| Exercise aim |
For the entries that follow, set down each one exactly and drop any pictures.

[Stored data — start]

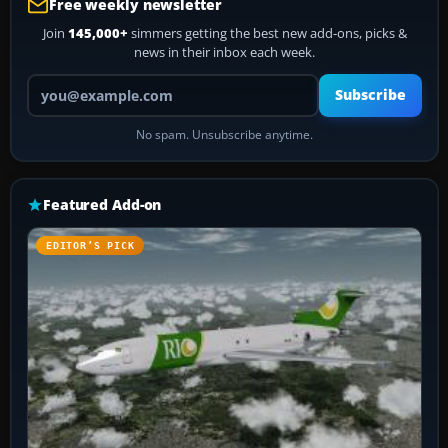
Free weekly newsletter
Join
145,000+
simmers getting the best new add-ons, picks &
news in their inbox each week.
Your email address
Subscribe
No spam. Unsubscribe anytime.
Featured Add-on
EDITOR’S PICK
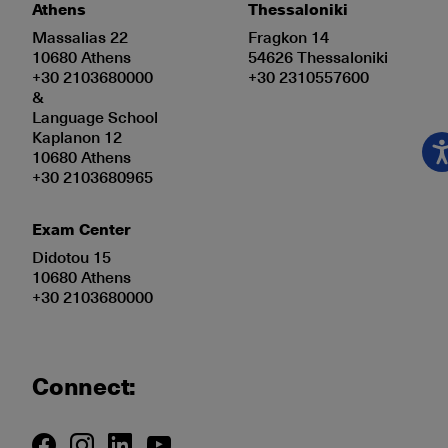
Athens
Thessaloniki
Massalias 22
Fragkon 14
10680 Athens
54626 Thessaloniki
+30 2103680000
+30 2310557600
&
Language School
Kaplanon 12
10680 Athens
+30 2103680965
Exam Center
Didotou 15
10680 Athens
+30 2103680000
Connect:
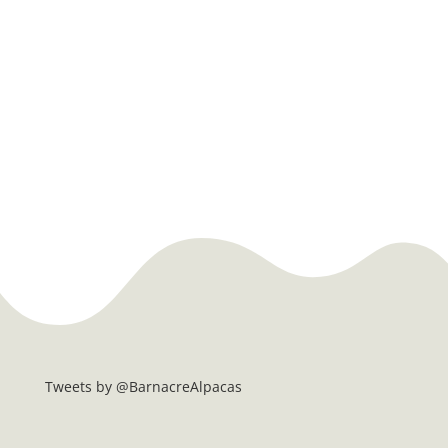
Tweets by @BarnacreAlpacas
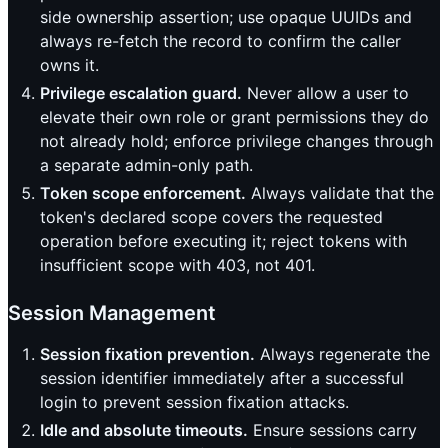
side ownership assertion; use opaque UUIDs and
always re-fetch the record to confirm the caller
owns it.
Privilege escalation guard.
Never allow a user to
elevate their own role or grant permissions they do
not already hold; enforce privilege changes through
a separate admin-only path.
Token scope enforcement.
Always validate that the
token's declared scope covers the requested
operation before executing it; reject tokens with
insufficient scope with 403, not 401.
Session Management
Session fixation prevention.
Always regenerate the
session identifier immediately after a successful
login to prevent session fixation attacks.
Idle and absolute timeouts.
Ensure sessions carry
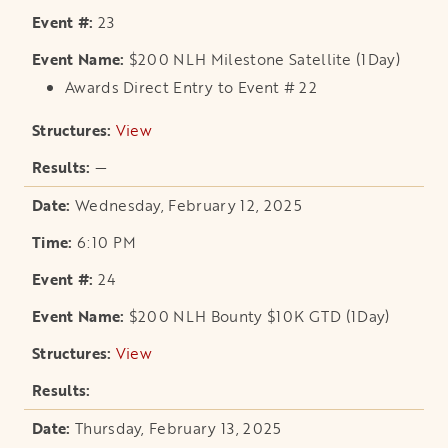
23
$200 NLH Milestone Satellite (1Day)
Awards Direct Entry to Event # 22
View
opens in a new tab
—
Wednesday, February 12, 2025
6:10 PM
24
$200 NLH Bounty $10K GTD (1Day)
View
opens in a new tab
Thursday, February 13, 2025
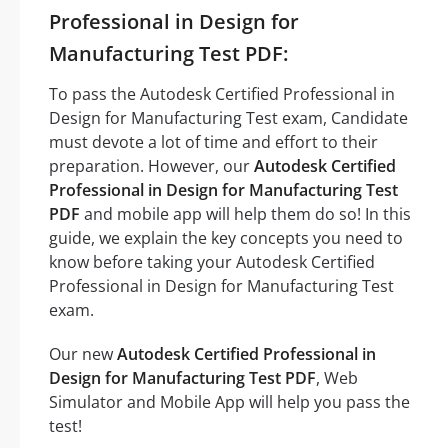
Professional in Design for
Manufacturing Test PDF:
To pass the Autodesk Certified Professional in
Design for Manufacturing Test exam, Candidate
must devote a lot of time and effort to their
preparation. However, our
Autodesk Certified
Professional in Design for Manufacturing Test
PDF
and mobile app will help them do so! In this
guide, we explain the key concepts you need to
know before taking your Autodesk Certified
Professional in Design for Manufacturing Test
exam.
Our new
Autodesk Certified Professional in
Design for Manufacturing Test PDF
, Web
Simulator and Mobile App will help you pass the
test!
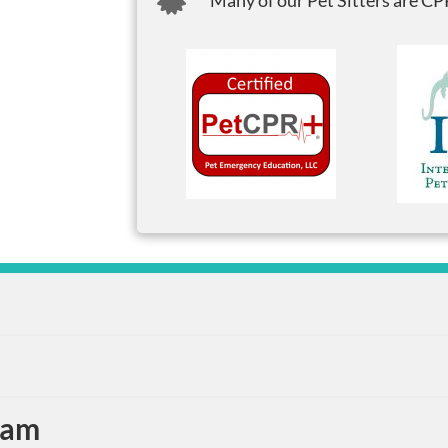
Many of our Pet Sitters are CPR
eam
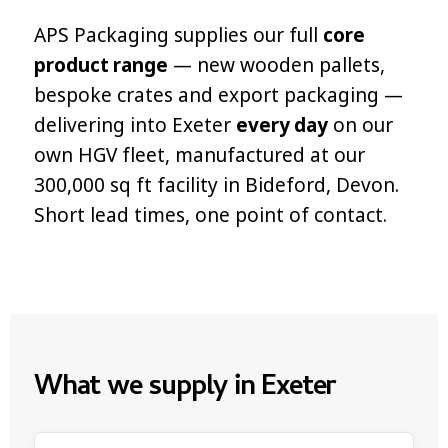
APS Packaging supplies our full
core
product range
— new wooden pallets,
bespoke crates and export packaging —
delivering into Exeter
every day
on our
own HGV fleet, manufactured at our
300,000 sq ft facility in Bideford, Devon.
Short lead times, one point of contact.
What we supply in Exeter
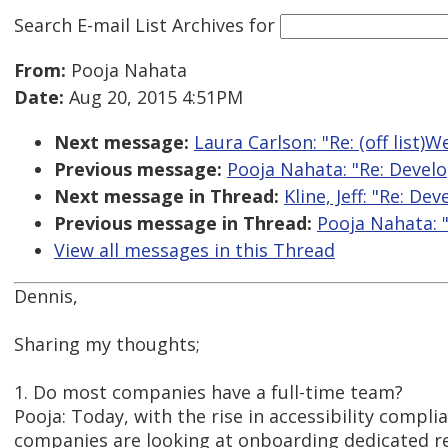
Search E-mail List Archives
for
From:
Pooja Nahata
Date:
Aug 20, 2015 4:51PM
Next message:
Laura Carlson: "Re: (off list)
Previous message:
Pooja Nahata: "Re: Develo
Next message in Thread:
Kline, Jeff: "Re: D
Previous message in Thread:
Pooja Nahata: 
View all messages in this Thread
Dennis,
Sharing my thoughts;
1. Do most companies have a full-time team?
Pooja: Today, with the rise in accessibility comp
companies are looking at onboarding dedicated 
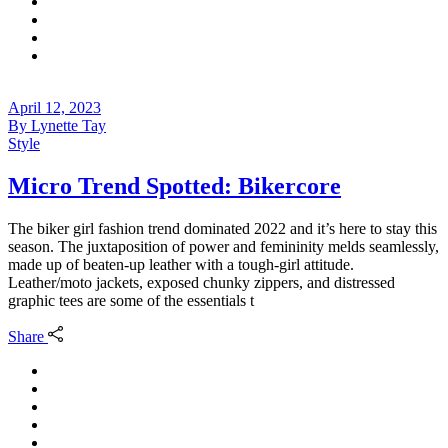
April 12, 2023
By
Lynette Tay
Style
Micro Trend Spotted: Bikercore
The biker girl fashion trend dominated 2022 and it’s here to stay this
season. The juxtaposition of power and femininity melds seamlessly,
made up of beaten-up leather with a tough-girl attitude.
Leather/moto jackets, exposed chunky zippers, and distressed
graphic tees are some of the essentials t
Share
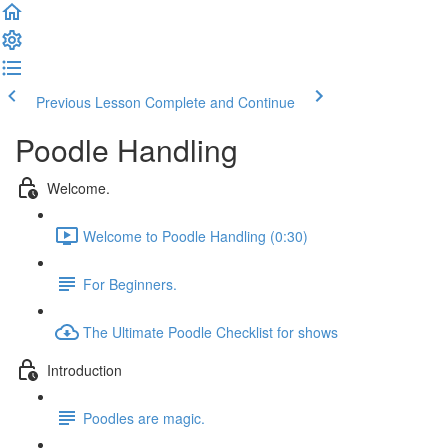
Previous Lesson
Complete and Continue
Poodle Handling
Welcome.
Welcome to Poodle Handling (0:30)
For Beginners.
The Ultimate Poodle Checklist for shows
Introduction
Poodles are magic.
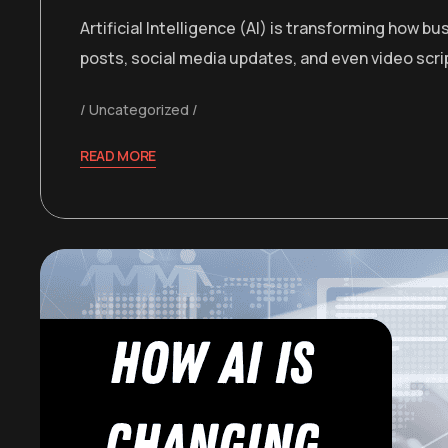
Artificial Intelligence (AI) is transforming how
posts, social media updates, and even video sc
Uncategorized
READ MORE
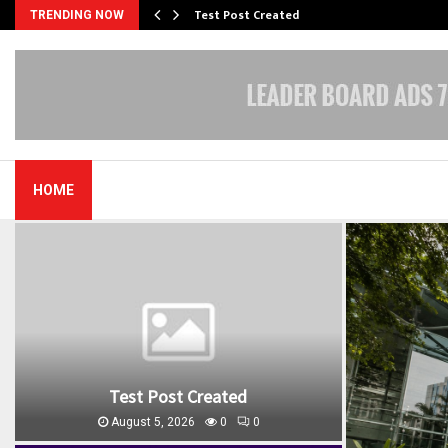
Test Post Created
TRENDING NOW
HOME
Test Post Created
August 5, 2026
0
0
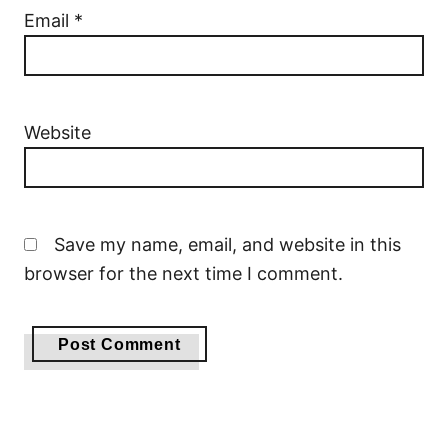
Email
*
Website
Save my name, email, and website in this
browser for the next time I comment.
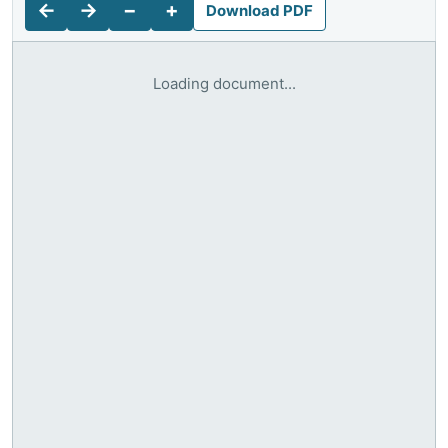
←
→
−
+
Download PDF
Loading document...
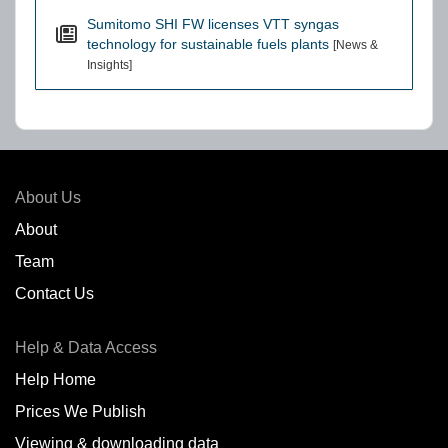
Sumitomo SHI FW licenses VTT syngas
technology for sustainable fuels plants
[News &
Insights]
About Us
About
Team
Contact Us
Help & Data Access
Help Home
Prices We Publish
Viewing & downloading data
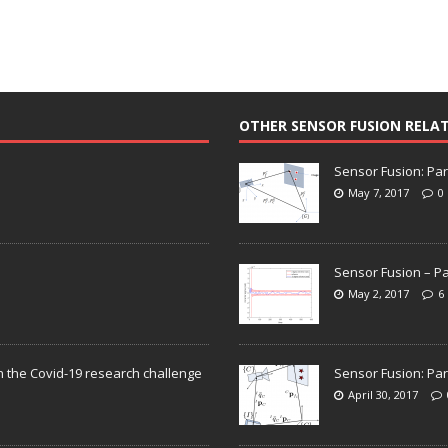
OTHER SENSOR FUSION RELA
Sensor Fusion: Par
May 7, 2017
0
Sensor Fusion – Pa
May 2, 2017
6
n the Covid-19 research challenge
Sensor Fusion: Par
April 30, 2017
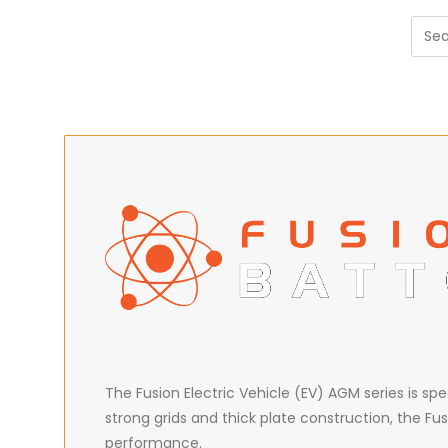
The Fusion Electric Vehicle (EV) AGM series is sp
strong grids and thick plate construction, the Fus
performance.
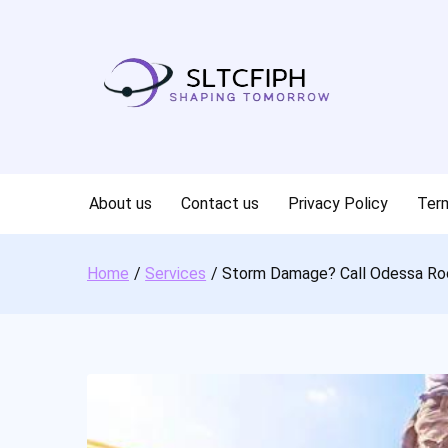
Skip
to
content
About us
Contact us
Privacy Policy
Term
Home
Services
Storm Damage? Call Odessa Ro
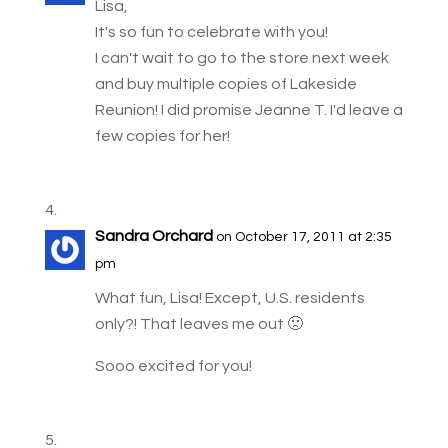
Lisa,
It's so fun to celebrate with you!
I can't wait to go to the store next week
and buy multiple copies of Lakeside
Reunion! I did promise Jeanne T. I'd leave a
few copies for her!
Sandra Orchard
on October 17, 2011 at 2:35
pm
What fun, Lisa! Except, U.S. residents
only?! That leaves me out 🙁
Sooo excited for you!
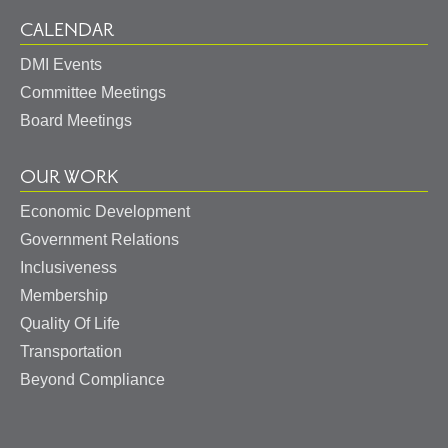
CALENDAR
DMI Events
Committee Meetings
Board Meetings
OUR WORK
Economic Development
Government Relations
Inclusiveness
Membership
Quality Of Life
Transportation
Beyond Compliance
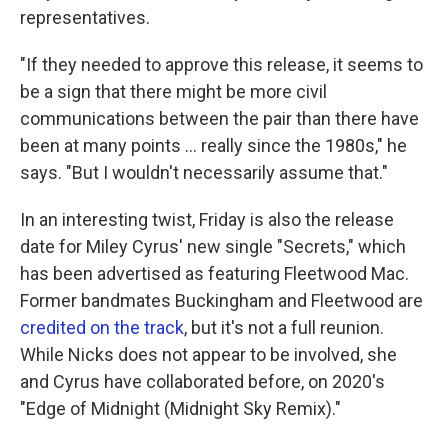
representatives.
"If they needed to approve this release, it seems to
be a sign that there might be more civil
communications between the pair than there have
been at many points … really since the 1980s," he
says. "But I wouldn't necessarily assume that."
In an interesting twist, Friday is also the release
date for Miley Cyrus' new single "Secrets," which
has been advertised as featuring Fleetwood Mac.
Former bandmates Buckingham and Fleetwood are
credited on the track
, but it's not a full reunion.
While Nicks does not appear to be involved, she
and Cyrus have collaborated before, on 2020's
"Edge of Midnight (Midnight Sky Remix)."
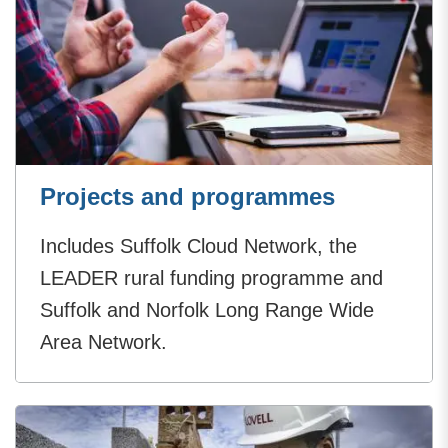
Projects and programmes
Includes Suffolk Cloud Network, the
LEADER rural funding programme and
Suffolk and Norfolk Long Range Wide
Area Network.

[Stored data — finish]

| Solution to this task |
Free weekly newsletter
Join
145,000+
simmers getting the best new add-ons, picks &
news in their inbox each week.
Your email address
Subscribe
No spam. Unsubscribe anytime.
Featured Add-on
EDITOR’S PICK
Athens
Thessaloniki
Massalias 22
Fragkon 14
10680 Athens
54626 Thessaloniki
+30 2103680000
+30 2310557600
&
Language School
Kaplanon 12
10680 Athens
+30 2103680965
Exam Center
Didotou 15
10680 Athens
+30 2103680000
Connect:
Tweets by @BarnacreAlpacas
side ownership assertion; use opaque UUIDs and
always re-fetch the record to confirm the caller
owns it.
Privilege escalation guard.
Never allow a user to
elevate their own role or grant permissions they do
not already hold; enforce privilege changes through
a separate admin-only path.
Token scope enforcement.
Always validate that the
token's declared scope covers the requested
operation before executing it; reject tokens with
insufficient scope with 403, not 401.
Session Management
Session fixation prevention.
Always regenerate the
session identifier immediately after a successful
login to prevent session fixation attacks.
Idle and absolute timeouts.
Ensure sessions carry
23
$200 NLH Milestone Satellite (1Day)
Awards Direct Entry to Event # 22
View
opens in a new tab
—
Wednesday, February 12, 2025
6:10 PM
24
$200 NLH Bounty $10K GTD (1Day)
View
opens in a new tab
Thursday, February 13, 2025
Professional in Design for
Manufacturing Test PDF:
To pass the Autodesk Certified Professional in
Design for Manufacturing Test exam, Candidate
must devote a lot of time and effort to their
preparation. However, our
Autodesk Certified
Professional in Design for Manufacturing Test
PDF
and mobile app will help them do so! In this
guide, we explain the key concepts you need to
know before taking your Autodesk Certified
Professional in Design for Manufacturing Test
exam.
Our new
Autodesk Certified Professional in
Design for Manufacturing Test PDF
, Web
Simulator and Mobile App will help you pass the
test!
Many of our Pet Sitters are CPR
eam
APS Packaging supplies our full
core
product range
— new wooden pallets,
bespoke crates and export packaging —
delivering into Exeter
every day
on our
own HGV fleet, manufactured at our
300,000 sq ft facility in Bideford, Devon.
Short lead times, one point of contact.
What we supply in Exeter
Search E-mail List Archives
for
From:
Pooja Nahata
Date:
Aug 20, 2015 4:51PM
Next message:
Laura Carlson: "Re: (off list)
Previous message:
Pooja Nahata: "Re: Develo
Next message in Thread:
Kline, Jeff: "Re: D
Previous message in Thread:
Pooja Nahata: 
View all messages in this Thread
Dennis,
Sharing my thoughts;
1. Do most companies have a full-time team?
Pooja: Today, with the rise in accessibility comp
companies are looking at onboarding dedicated 
April 12, 2023
By
Lynette Tay
Style
Micro Trend Spotted: Bikercore
The biker girl fashion trend dominated 2022 and it’s here to stay this
season. The juxtaposition of power and femininity melds seamlessly,
made up of beaten-up leather with a tough-girl attitude.
Leather/moto jackets, exposed chunky zippers, and distressed
graphic tees are some of the essentials t
Share
Previous Lesson
Complete and Continue
Poodle Handling
Welcome.
Welcome to Poodle Handling (0:30)
For Beginners.
The Ultimate Poodle Checklist for shows
Introduction
Poodles are magic.
Artificial Intelligence (AI) is transforming how
posts, social media updates, and even video sc
Uncategorized
READ MORE
Test Post Created
TRENDING NOW
HOME
Test Post Created
August 5, 2026
0
0
Email
*
Website
Save my name, email, and website in this
browser for the next time I comment.
←
→
−
+
Download PDF
Loading document...
Sumitomo SHI FW licenses VTT syngas
technology for sustainable fuels plants
[News &
Insights]
About Us
About
Team
Contact Us
Help & Data Access
Help Home
Prices We Publish
Viewing & downloading data
OTHER SENSOR FUSION RELA
Sensor Fusion: Par
May 7, 2017
0
Sensor Fusion – Pa
May 2, 2017
6
n the Covid-19 research challenge
Sensor Fusion: Par
April 30, 2017
The Fusion Electric Vehicle (EV) AGM series is sp
strong grids and thick plate construction, the Fus
performance.
Skip
to
content
About us
Contact us
Privacy Policy
Term
Home
Services
Storm Damage? Call Odessa Ro
Lisa,
It's so fun to celebrate with you!
I can't wait to go to the store next week
and buy multiple copies of Lakeside
Reunion! I did promise Jeanne T. I'd leave a
few copies for her!
Sandra Orchard
on October 17, 2011 at 2:35
pm
What fun, Lisa! Except, U.S. residents
only?! That leaves me out 🙁
Sooo excited for you!
CALENDAR
DMI Events
Committee Meetings
Board Meetings
OUR WORK
Economic Development
Government Relations
Inclusiveness
Membership
Quality Of Life
Transportation
Beyond Compliance
representatives.
"If they needed to approve this release, it seems to
be a sign that there might be more civil
communications between the pair than there have
been at many points … really since the 1980s," he
says. "But I wouldn't necessarily assume that."
In an interesting twist, Friday is also the release
date for Miley Cyrus' new single "Secrets," which
has been advertised as featuring Fleetwood Mac.
Former bandmates Buckingham and Fleetwood are
credited on the track
, but it's not a full reunion.
While Nicks does not appear to be involved, she
and Cyrus have collaborated before, on 2020's
"Edge of Midnight (Midnight Sky Remix)."
Projects and programmes
Includes Suffolk Cloud Network, the
LEADER rural funding programme and
Suffolk and Norfolk Long Range Wide
Area Network.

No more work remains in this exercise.